Use of Intravascular Micro-Axial Left Ventricular Assist Devices as a Bridging Strategy for Cardiogenic Shock: Mid-Term Outcomes

DOI: 10.20944/preprints202410.1254.v1 Publication Date: 2024-10-17T01:48:46Z
ABSTRACT
Objectives: Cardiogenic shock [CS] is associated with a high-mortality. Suitable patients maybe successfully bridged using newer intravascular micro-axial left-ventricular assist devices [M-LVAD] for recovery or determination of definitive therapy.
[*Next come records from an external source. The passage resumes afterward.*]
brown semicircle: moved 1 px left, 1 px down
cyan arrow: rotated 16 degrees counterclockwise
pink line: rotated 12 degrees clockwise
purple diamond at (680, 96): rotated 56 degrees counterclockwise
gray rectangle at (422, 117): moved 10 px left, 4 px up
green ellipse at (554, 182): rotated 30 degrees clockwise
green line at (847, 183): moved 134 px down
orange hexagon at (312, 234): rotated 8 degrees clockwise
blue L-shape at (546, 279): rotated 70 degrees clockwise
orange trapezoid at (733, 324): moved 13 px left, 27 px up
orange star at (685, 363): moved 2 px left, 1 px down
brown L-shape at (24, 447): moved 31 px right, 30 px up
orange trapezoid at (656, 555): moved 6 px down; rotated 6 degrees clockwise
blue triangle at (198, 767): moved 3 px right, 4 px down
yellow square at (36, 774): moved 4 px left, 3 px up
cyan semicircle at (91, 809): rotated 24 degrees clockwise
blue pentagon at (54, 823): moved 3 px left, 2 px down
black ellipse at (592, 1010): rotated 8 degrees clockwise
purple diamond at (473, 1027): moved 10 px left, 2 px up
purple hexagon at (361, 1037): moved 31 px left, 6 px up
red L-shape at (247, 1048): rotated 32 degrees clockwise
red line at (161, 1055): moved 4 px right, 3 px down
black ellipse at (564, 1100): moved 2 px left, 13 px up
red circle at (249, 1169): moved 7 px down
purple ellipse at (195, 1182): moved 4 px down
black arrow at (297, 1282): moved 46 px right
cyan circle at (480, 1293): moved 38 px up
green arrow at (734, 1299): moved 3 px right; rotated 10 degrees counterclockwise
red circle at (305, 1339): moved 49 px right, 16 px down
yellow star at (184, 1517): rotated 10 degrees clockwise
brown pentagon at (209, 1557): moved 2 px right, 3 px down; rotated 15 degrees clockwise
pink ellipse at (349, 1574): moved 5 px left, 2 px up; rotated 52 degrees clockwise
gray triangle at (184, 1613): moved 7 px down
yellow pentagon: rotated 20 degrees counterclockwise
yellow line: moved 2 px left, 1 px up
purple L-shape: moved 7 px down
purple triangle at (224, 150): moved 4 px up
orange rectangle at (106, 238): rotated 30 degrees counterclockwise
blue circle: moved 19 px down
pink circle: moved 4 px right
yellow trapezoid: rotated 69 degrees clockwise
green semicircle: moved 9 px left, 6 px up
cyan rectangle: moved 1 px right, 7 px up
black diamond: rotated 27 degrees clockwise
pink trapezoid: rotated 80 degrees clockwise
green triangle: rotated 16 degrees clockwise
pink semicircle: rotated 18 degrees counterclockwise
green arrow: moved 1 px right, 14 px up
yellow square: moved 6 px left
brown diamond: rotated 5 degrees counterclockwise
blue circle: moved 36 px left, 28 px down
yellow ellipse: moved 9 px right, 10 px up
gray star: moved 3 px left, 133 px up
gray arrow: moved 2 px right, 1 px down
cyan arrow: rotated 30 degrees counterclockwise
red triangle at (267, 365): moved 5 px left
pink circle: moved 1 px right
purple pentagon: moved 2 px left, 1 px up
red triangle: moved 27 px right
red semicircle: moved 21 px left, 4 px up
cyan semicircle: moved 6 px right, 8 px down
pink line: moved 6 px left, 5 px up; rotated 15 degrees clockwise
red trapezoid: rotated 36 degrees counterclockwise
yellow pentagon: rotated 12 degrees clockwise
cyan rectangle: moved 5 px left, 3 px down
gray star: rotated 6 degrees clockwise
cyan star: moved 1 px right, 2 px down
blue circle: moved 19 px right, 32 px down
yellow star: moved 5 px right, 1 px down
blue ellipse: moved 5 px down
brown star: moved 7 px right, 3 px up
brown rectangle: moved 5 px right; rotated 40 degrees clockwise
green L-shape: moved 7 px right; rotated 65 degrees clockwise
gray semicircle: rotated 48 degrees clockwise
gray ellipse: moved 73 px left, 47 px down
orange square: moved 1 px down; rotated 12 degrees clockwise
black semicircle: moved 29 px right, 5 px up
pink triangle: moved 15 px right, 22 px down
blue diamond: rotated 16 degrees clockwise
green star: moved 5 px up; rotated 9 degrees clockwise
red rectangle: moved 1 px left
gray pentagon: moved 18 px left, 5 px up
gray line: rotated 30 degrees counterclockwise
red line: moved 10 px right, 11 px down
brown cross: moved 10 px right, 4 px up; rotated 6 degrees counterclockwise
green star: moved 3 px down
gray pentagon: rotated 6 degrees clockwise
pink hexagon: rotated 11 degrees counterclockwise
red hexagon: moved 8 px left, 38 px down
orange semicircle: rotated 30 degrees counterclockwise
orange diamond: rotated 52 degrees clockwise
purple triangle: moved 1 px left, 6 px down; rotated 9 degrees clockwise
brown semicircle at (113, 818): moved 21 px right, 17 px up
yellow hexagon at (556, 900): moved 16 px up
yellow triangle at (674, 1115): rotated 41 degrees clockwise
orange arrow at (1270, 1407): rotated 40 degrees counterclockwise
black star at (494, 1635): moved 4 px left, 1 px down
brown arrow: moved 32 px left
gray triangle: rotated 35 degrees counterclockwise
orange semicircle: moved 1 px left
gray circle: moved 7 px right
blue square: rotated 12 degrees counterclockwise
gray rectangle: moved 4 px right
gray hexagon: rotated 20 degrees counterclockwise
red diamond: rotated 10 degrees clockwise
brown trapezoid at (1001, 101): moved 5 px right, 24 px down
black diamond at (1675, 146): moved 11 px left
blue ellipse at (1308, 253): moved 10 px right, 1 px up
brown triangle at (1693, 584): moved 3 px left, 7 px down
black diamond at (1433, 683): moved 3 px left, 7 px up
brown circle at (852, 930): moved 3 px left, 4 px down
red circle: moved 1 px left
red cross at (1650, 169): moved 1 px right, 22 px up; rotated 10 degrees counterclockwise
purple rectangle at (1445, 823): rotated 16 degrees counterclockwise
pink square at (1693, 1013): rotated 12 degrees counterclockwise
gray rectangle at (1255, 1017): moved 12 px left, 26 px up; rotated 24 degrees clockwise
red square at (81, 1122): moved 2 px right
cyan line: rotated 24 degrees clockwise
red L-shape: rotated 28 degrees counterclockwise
Methods: Between January-2020 and July-2024, 107 patients underwent placement of M-LVAD for CS. The cohort was divided into 4 groups based on their destination; group-1: 34 patients [32%] receiving transplant; group-2: 25 patients [23%] receiving durable LVAD; group-3: 42 patients [39%] bridging from post-cardiotomy CS [PCCS]; and group-4: 6 patients [5.6%] bridging decision/recovery [these were excluded from analysis]. Multivariable logistic-regression [MLR] and Cox-regression [MCR] models identified predictors of early-hospital and late mortality, with data reported as odds ratios [ORs], and hazard ratios [HRs], respectively. P<0.05 was statistically significant. Results: Complications included device-malfunction [n=6, 6%], gastrointestinal bleed [n=9, 9%], stroke [n=11, 11%]; long-term hemodialysis [n=21, 21%]. Early-hospital mortality included 13 patients [13%]: 2 in group-1, 1 in group-2 and 10 in group-3 [p=0.02]. In the MLR model, the category of cardiogenic shock requiring M-LVAD placement was statistically significant [OR=4.7 (0.9-24), P=0.05]. Patients were followed for up to 4.5-years, and 23 deaths occurred; group-1: 3 patients, group-2: 5 patients, and group-3: 15 patients [p=0.019]. At 4.5-years, actuarial survival was 90.7±5.1% in group-1, 79.2±8.3% in group-2, and 62.8%±7.7% in group-3 [P=0.01]. In the MCR model, M-LVAD category [HR=3.63 (1.03-12.9) P=0.04], and long-term postoperative dialysis [HR=3.9 (1.6-9) P=0.002], emerged as statistically significant predictors of long-term mortality. Conclusions: In cardiogenic shock, our mid-term outcomes demonstrate good survival with M-LVADs as bridge to transplant and durable LVAD, and reasonable survival as bridge to recovery following cardiotomy, reduced ECMO usage and early ambulation/rehabilitation.